• [TASK BRIEF]
Taking the line that contains "surfers. Guests can" as the first and the final line of the records as the last, write out every line between them exactly, ends included, and nothing else.

• [DATASET EXTRACT]
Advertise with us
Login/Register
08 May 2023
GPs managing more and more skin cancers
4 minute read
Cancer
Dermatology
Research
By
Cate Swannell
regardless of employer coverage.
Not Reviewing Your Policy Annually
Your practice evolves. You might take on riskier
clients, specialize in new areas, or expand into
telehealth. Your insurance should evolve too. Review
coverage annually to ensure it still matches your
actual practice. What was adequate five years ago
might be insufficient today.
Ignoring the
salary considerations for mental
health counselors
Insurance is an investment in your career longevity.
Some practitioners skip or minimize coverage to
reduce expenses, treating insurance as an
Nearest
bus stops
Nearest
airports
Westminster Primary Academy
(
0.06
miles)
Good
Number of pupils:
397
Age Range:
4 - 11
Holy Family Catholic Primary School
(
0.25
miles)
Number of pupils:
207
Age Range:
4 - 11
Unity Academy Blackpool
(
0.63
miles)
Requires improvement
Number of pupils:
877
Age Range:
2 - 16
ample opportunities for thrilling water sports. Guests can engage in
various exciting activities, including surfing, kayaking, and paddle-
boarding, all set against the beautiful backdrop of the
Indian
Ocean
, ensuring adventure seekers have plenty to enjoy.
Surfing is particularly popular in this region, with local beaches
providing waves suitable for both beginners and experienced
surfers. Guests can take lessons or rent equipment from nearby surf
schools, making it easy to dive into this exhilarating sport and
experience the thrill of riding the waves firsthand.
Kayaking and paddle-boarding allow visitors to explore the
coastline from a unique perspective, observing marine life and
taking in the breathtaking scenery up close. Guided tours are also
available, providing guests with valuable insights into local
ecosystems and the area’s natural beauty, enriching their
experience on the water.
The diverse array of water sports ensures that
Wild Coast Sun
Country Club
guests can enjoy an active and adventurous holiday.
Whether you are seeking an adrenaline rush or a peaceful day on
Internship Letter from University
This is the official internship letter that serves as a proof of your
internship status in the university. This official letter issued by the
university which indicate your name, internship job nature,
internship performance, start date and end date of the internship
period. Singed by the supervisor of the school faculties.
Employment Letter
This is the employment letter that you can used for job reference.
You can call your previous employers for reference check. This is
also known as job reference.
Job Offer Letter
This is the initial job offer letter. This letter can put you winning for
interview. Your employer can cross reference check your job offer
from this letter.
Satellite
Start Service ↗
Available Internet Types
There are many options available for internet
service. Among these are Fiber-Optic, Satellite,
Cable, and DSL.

• [EXERCISE RESULT]
surfers. Guests can take lessons or rent equipment from nearby surf
schools, making it easy to dive into this exhilarating sport and
experience the thrill of riding the waves firsthand.
Kayaking and paddle-boarding allow visitors to explore the
coastline from a unique perspective, observing marine life and
taking in the breathtaking scenery up close. Guided tours are also
available, providing guests with valuable insights into local
ecosystems and the area’s natural beauty, enriching their
experience on the water.
The diverse array of water sports ensures that
Wild Coast Sun
Country Club
guests can enjoy an active and adventurous holiday.
Whether you are seeking an adrenaline rush or a peaceful day on
Internship Letter from University
This is the official internship letter that serves as a proof of your
internship status in the university. This official letter issued by the
university which indicate your name, internship job nature,
internship performance, start date and end date of the internship
period. Singed by the supervisor of the school faculties.
Employment Letter
This is the employment letter that you can used for job reference.
You can call your previous employers for reference check. This is
also known as job reference.
Job Offer Letter
This is the initial job offer letter. This letter can put you winning for
interview. Your employer can cross reference check your job offer
from this letter.
Satellite
Start Service ↗
Available Internet Types
There are many options available for internet
service. Among these are Fiber-Optic, Satellite,
Cable, and DSL.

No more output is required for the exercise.